Interactive science in college classrooms

Reading an article in this past week's New York Times on how the MIT physics department has been:

...pioneering teaching methods drawn from research showing that most students learn fundamental concepts more successfully, and are better able to apply them, through interactive, collaborative, student-centered learning...
and has accordingly replaced the large lectures of its introductory physics classes with:
...smaller classes that emphasize hands-on, interactive, collaborative learning...
my first reaction was alarm and dismay.

All too often I've seen how, in education, "research shows" not what science shows, but what educators want it to show. And all too often I've seen how "hands-on, interactive, collaborative learning" has watered down the math and science curriculum in grade schools, favoring the gregarious over the shy or otherwise unsocial. So now, whenever I hear these buzzwords, I flinch.

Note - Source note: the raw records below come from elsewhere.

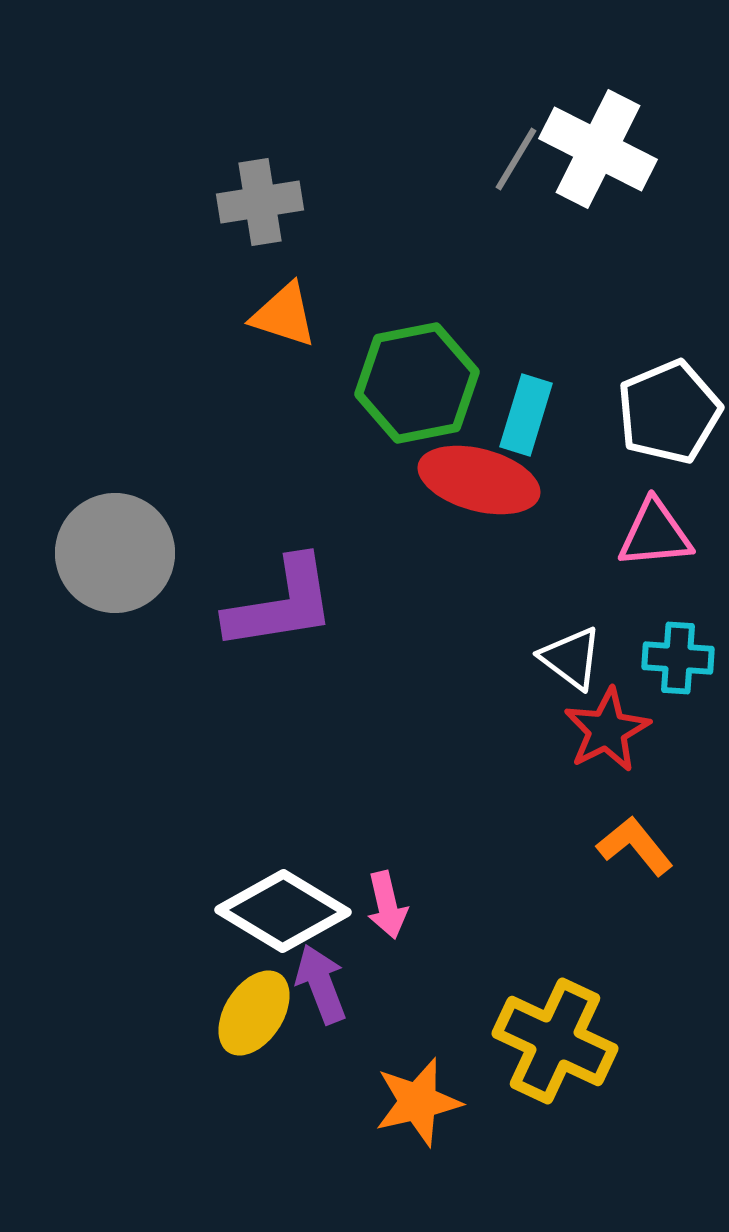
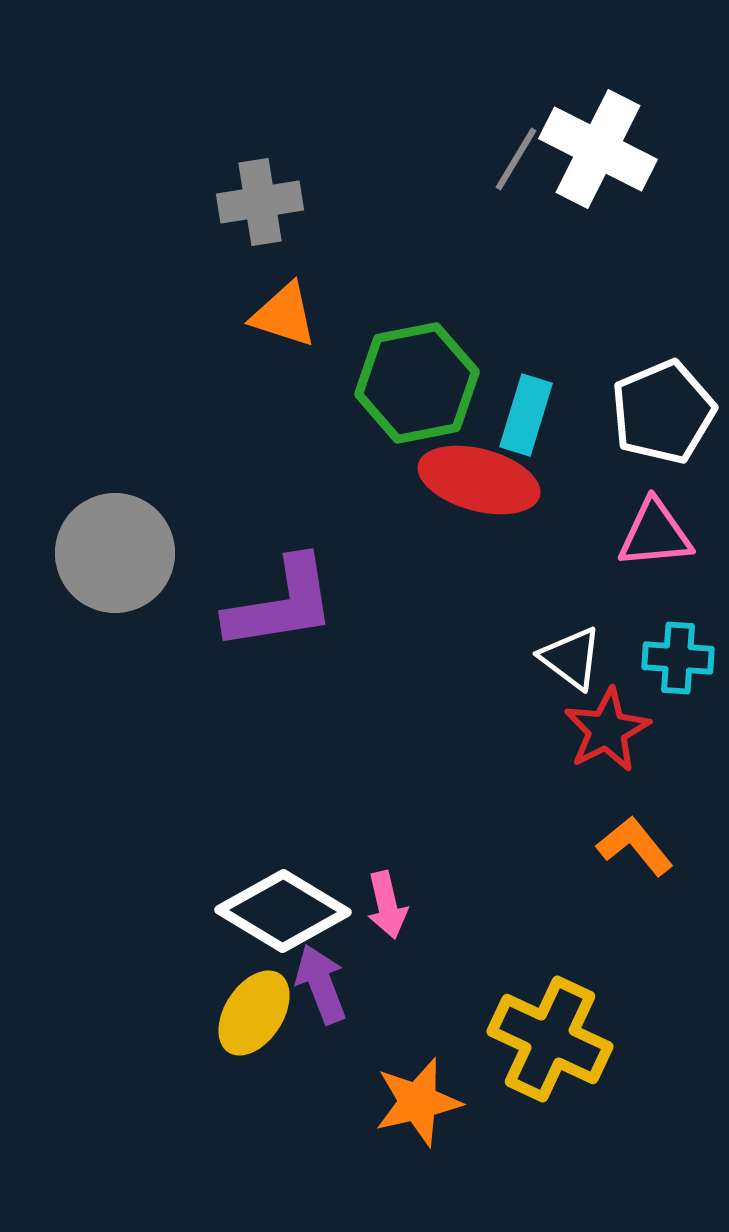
white pentagon: moved 6 px left
yellow cross: moved 5 px left, 2 px up
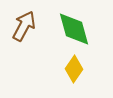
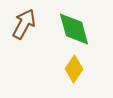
brown arrow: moved 2 px up
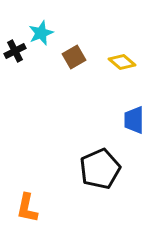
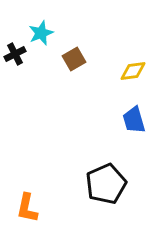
black cross: moved 3 px down
brown square: moved 2 px down
yellow diamond: moved 11 px right, 9 px down; rotated 48 degrees counterclockwise
blue trapezoid: rotated 16 degrees counterclockwise
black pentagon: moved 6 px right, 15 px down
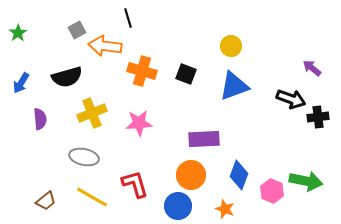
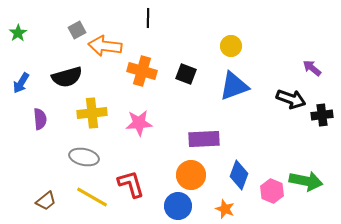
black line: moved 20 px right; rotated 18 degrees clockwise
yellow cross: rotated 16 degrees clockwise
black cross: moved 4 px right, 2 px up
red L-shape: moved 4 px left
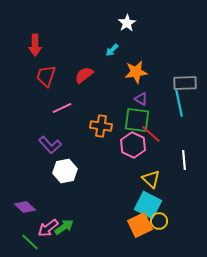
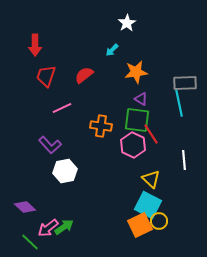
red line: rotated 15 degrees clockwise
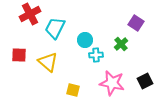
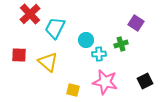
red cross: rotated 15 degrees counterclockwise
cyan circle: moved 1 px right
green cross: rotated 24 degrees clockwise
cyan cross: moved 3 px right, 1 px up
pink star: moved 7 px left, 1 px up
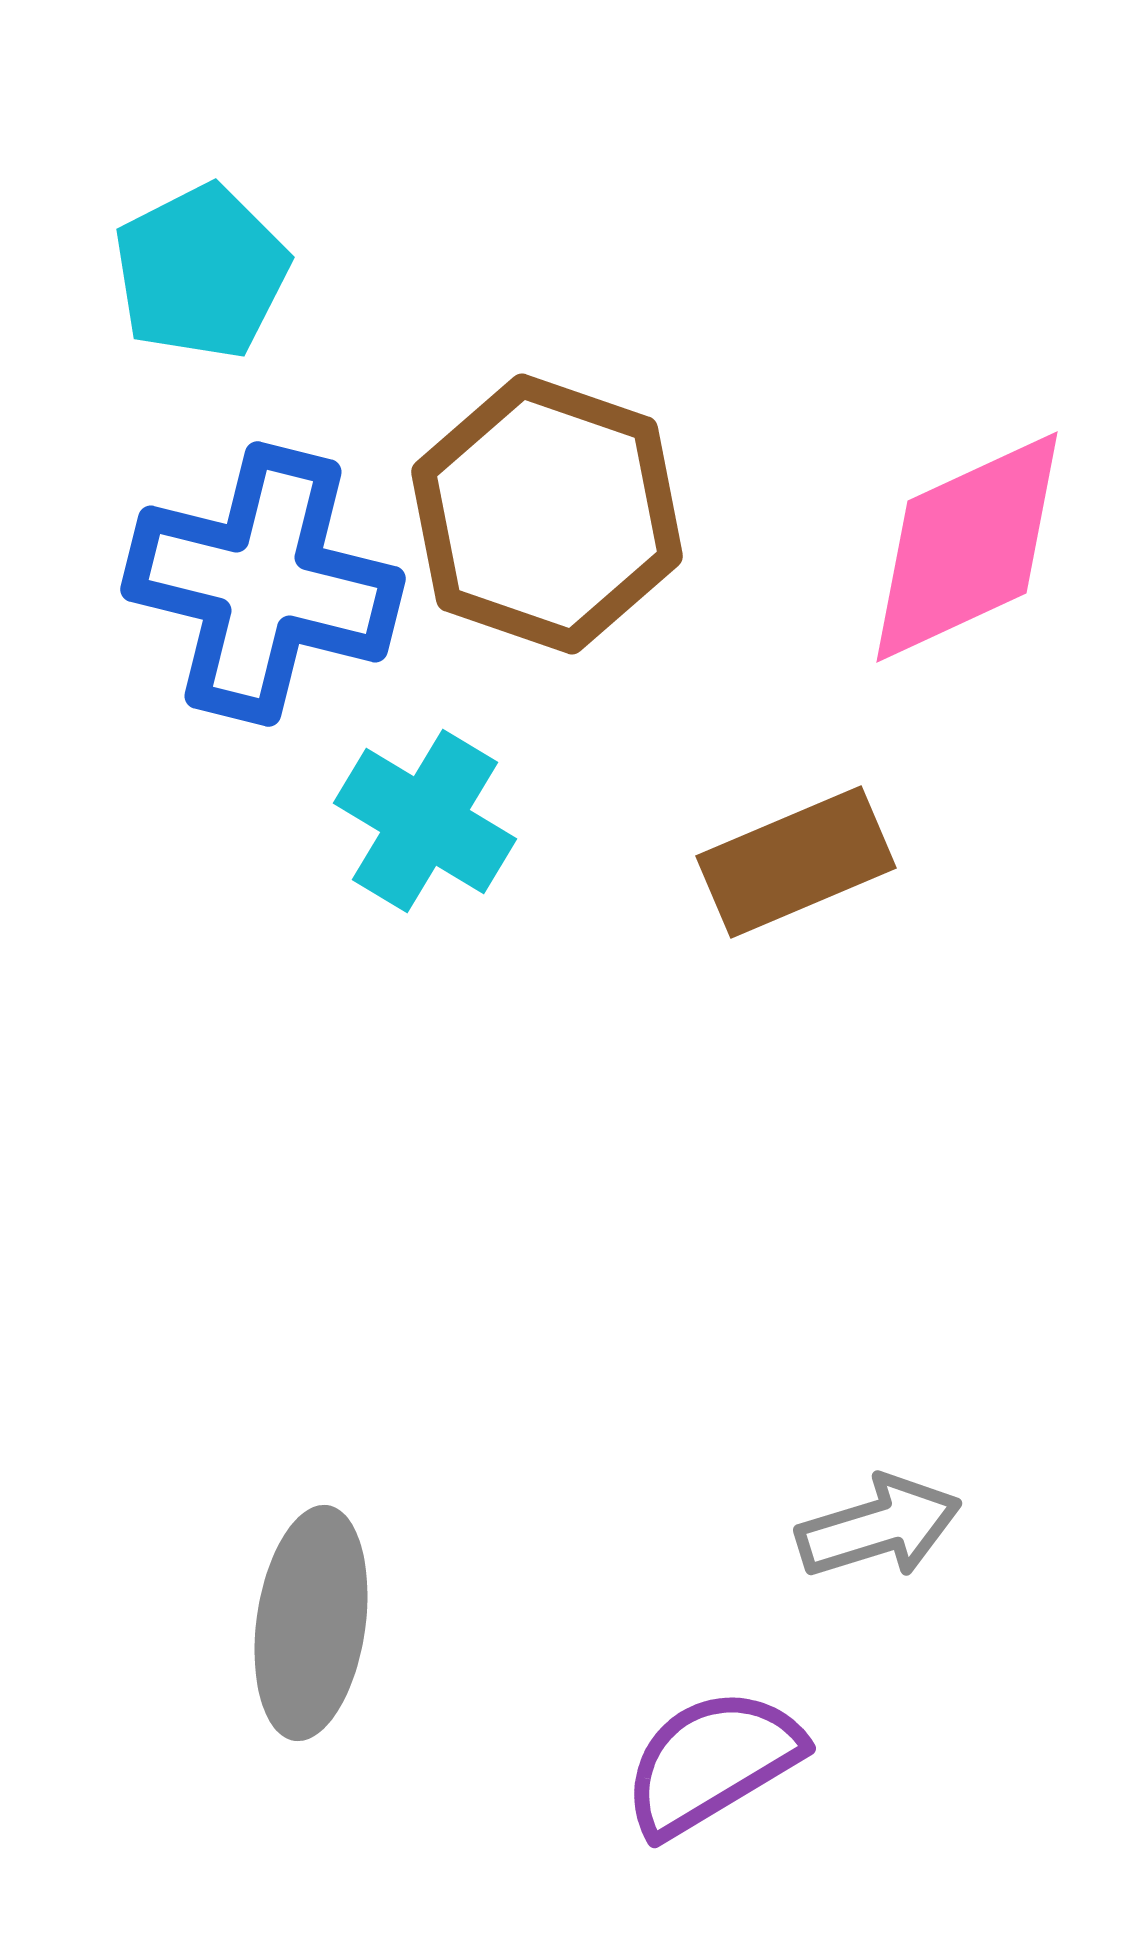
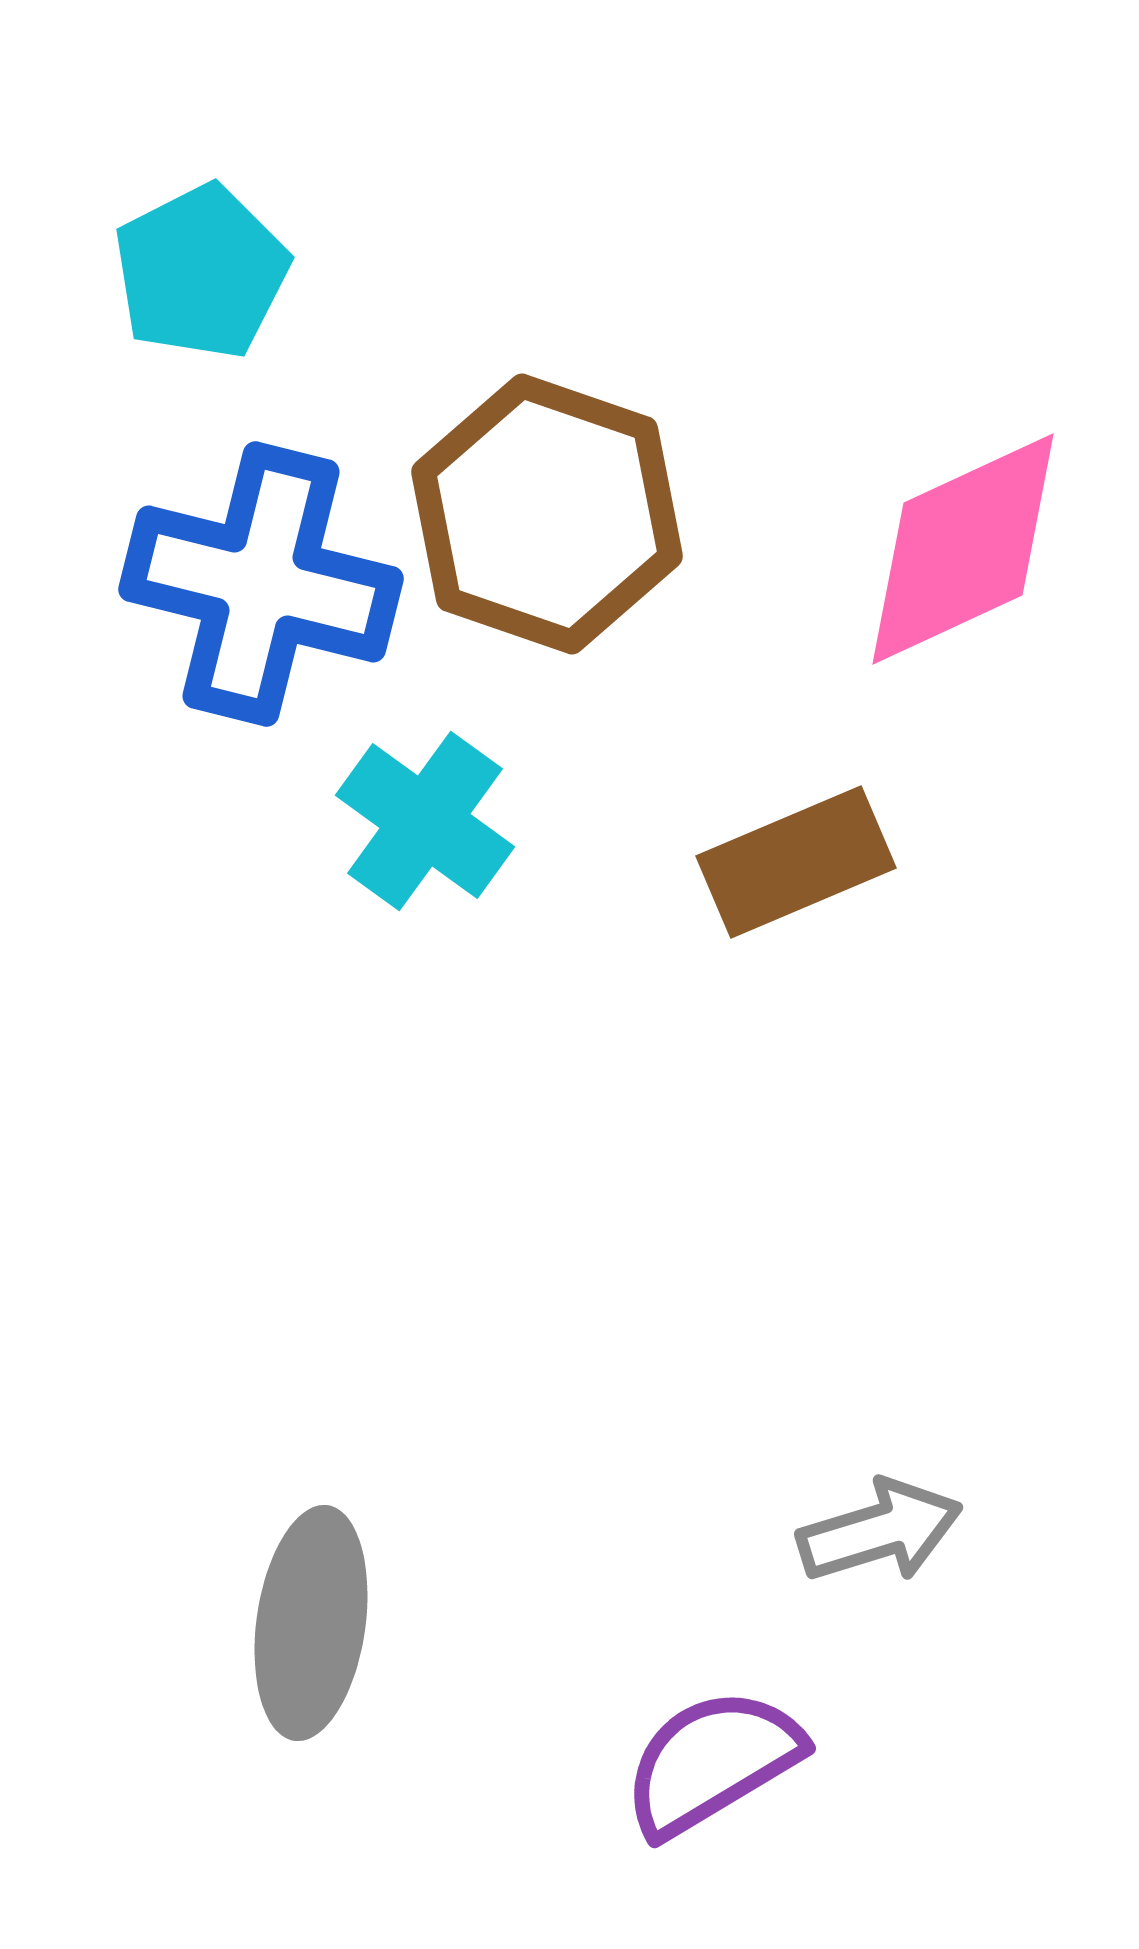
pink diamond: moved 4 px left, 2 px down
blue cross: moved 2 px left
cyan cross: rotated 5 degrees clockwise
gray arrow: moved 1 px right, 4 px down
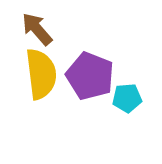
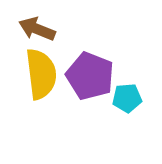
brown arrow: rotated 27 degrees counterclockwise
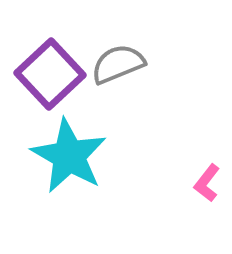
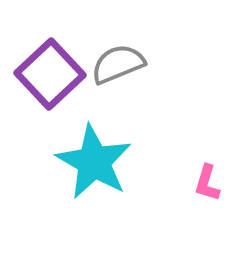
cyan star: moved 25 px right, 6 px down
pink L-shape: rotated 21 degrees counterclockwise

But how alarming is this trend, which, according to the Times, extends beyond MIT to include Rensselaer Polytechnic Institute, North Carolina State University, the University of Maryland, the University of Colorado at Boulder and Harvard? The Times, of course, is not alarmed, but breathlessly enthusiastic--in the way of all recent articles about this kind of education reform:
Instead of blackboards, the walls are covered with white boards and huge display screens. Circulating with a team of teaching assistants, the professor makes brief presentations of general principles and engages the students as they work out related concepts in small groups.
Teachers and students conduct experiments together. The room buzzes. Conferring with tablemates, calling out questions and jumping up to write formulas on the white boards are all encouraged.
But, as I read, it occurs to me that college courses differ from grade school courses in ways that allow the best of both worlds: hands-on, experiential learning in the classroom, combined with abstract, linear learning (of the sort that many left-brainers prefer) outside the classroom, as students work through their textbooks. What's special about college classes, after all, is that, at 3 hours a week, the time students spend in class comprises a much smaller fraction of the overall time they spend engaging with a subject it does in grade school and high school. And, too often, the college lecture, however well-delivered, simply follows in lockstep with the textbook.

So, so as long as:

1. these modified courses cover the same amount of material as before, with the same overall rigor, and
2. students who work better on their own aren't forced to work in groups

these changes may actually be beneficial.

Unless they end up validating, and further entrenching, what our grade schools have done, in the name of "hands-on, interactive, collaborative learning," to math and science teaching--thus limiting the ability of American-educated freshmen to handle introductory college physics in general, whatever its incarnation.